The Reserve Bank of India’s (RBI’s) accelerated monetary policy response since February, no doubt, has provided the first line of defence to India’s acute growth slowdown. Yet the pace of policy rate transmission and investment revival is very slow, given the magnitude of disruption in India’s real and financial sectors.

Monetary policy easing has impacted government bonds more favourably than corporate bonds. During February-September, the benchmark government bond yield fell by 62 basis points (net), but corporate yields did not fall the same way largely because of high credit risk perception. Corporate yield spreads over gilts stayed elevated, reflecting higher risk premia. Transmission through the banking channel was very slow.
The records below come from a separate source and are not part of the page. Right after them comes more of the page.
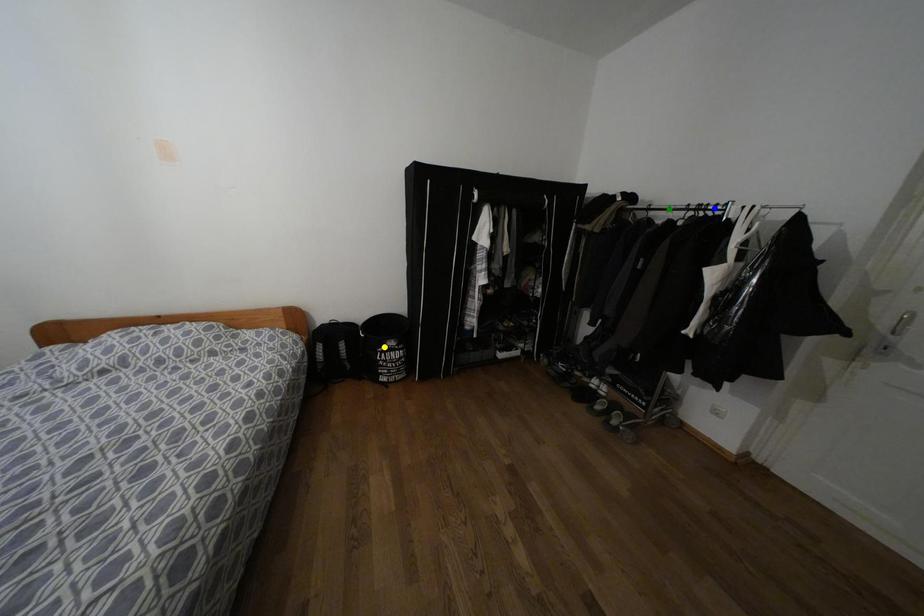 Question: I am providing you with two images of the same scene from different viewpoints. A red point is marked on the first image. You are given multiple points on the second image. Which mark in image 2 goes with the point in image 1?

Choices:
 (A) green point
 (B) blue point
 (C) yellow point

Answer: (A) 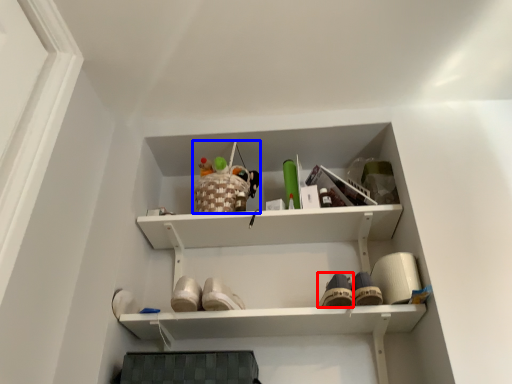 Question: Among these objects, which one is nearest to the camera, shoe (highlighted by a red box) or toy (highlighted by a blue box)?

Choices:
 (A) shoe
 (B) toy

Answer: (A)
Leading banks lowered the one-year marginal cost of funds based lending rate (MCLR) by 25-40 basis points (bps) against the policy rate reduction of 110 bps. Low investment confidence was also visible in the 67% year-on-year plunge in non-convertible debentures (NCDs) raised in April-August. The investment momentum was weak during H1FY20 because of several factors such as downgrades, unsustainable borrowings by some large companies, a continued funding crunch for non-banking financial companies (NBFCs)/ housing finance companies (HFCs) and low capital adequacy of public sector banks. Global headwinds and domestic policy flip flops further weakened the investment sentiment.
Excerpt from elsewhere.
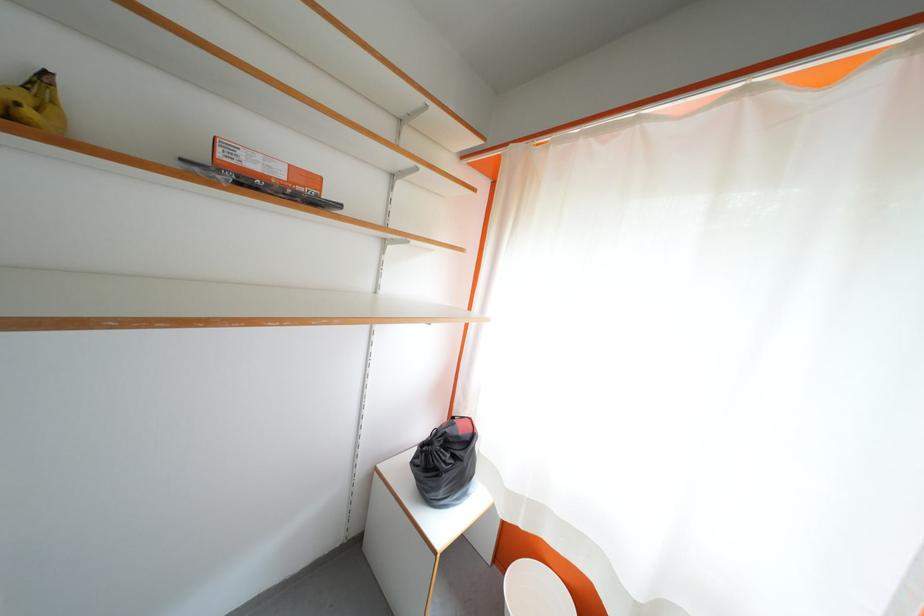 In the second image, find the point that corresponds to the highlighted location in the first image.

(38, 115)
Given the subdued growth-inflation dynamics, there is scope for further reduction in the repo rate by 35-40 bps in H2FY20 besides having an accommodative stance. However, we wonder whether this will have any material impact on improving investment spending, given the obstacles to monetary transmission. As the weight of structural factors has increased in the slowdown, cyclical stimulus measures may not be enough to restore investment confidence.

Monetary policy is too blunt a tool to take care of sector-specific issues, as it simultaneously affects all sectors of the economy. What India needs today in addition to “easy monetary conditions" is targeted interventions and sector-specific corrective measures for its ailing sectors such as infrastructure, real estate, micro, small and medium enterprises, export industries, and highly interconnected but vulnerable financial intermediaries such as public sector banks (PSBs), NBFCs/HFCs and mutual funds.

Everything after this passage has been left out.